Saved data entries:
-----

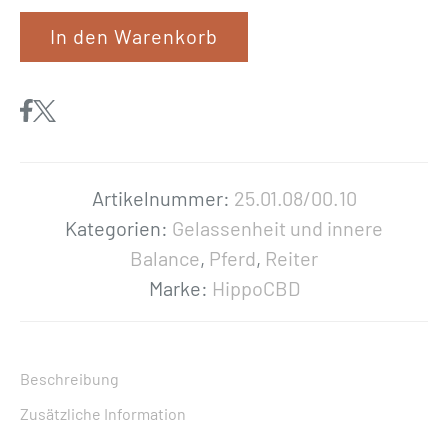
i
In den Warenkorb
p
p
o
C
B
D
Artikelnummer:
25.01.08/00.10
«
Kategorien:
Gelassenheit und innere
R
Balance
,
Pferd
,
Reiter
i
Marke:
HippoCBD
d
e
r
Beschreibung
s
Zusätzliche Information
G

-----

The response should repeat each record precisely and contain no pictures.

i
In den Warenkorb
p
p
o
C
B
D
Artikelnummer:
25.01.08/00.10
«
Kategorien:
Gelassenheit und innere
R
Balance
,
Pferd
,
Reiter
i
Marke:
HippoCBD
d
e
r
Beschreibung
s
Zusätzliche Information
G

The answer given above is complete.